### WHAT YOU NEED TO DO
Write out the data below exactly as given, without any of its pictures.

Stored data entries

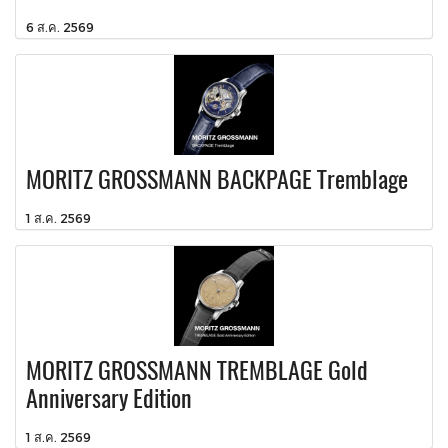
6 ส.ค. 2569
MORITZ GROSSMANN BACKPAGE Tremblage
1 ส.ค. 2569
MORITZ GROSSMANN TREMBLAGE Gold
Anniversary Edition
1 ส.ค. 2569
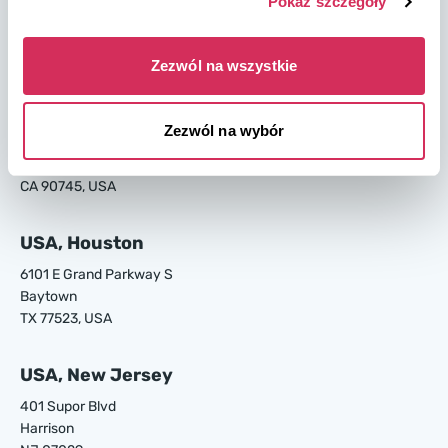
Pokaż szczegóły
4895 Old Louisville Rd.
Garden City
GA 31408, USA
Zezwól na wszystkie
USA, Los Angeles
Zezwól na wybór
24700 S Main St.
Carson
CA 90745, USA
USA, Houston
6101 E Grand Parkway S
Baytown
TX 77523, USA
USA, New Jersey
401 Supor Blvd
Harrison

### TASK RESPONSE
6 ส.ค. 2569
MORITZ GROSSMANN BACKPAGE Tremblage
1 ส.ค. 2569
MORITZ GROSSMANN TREMBLAGE Gold
Anniversary Edition
1 ส.ค. 2569
Pokaż szczegóły
4895 Old Louisville Rd.
Garden City
GA 31408, USA
Zezwól na wszystkie
USA, Los Angeles
Zezwól na wybór
24700 S Main St.
Carson
CA 90745, USA
USA, Houston
6101 E Grand Parkway S
Baytown
TX 77523, USA
USA, New Jersey
401 Supor Blvd
Harrison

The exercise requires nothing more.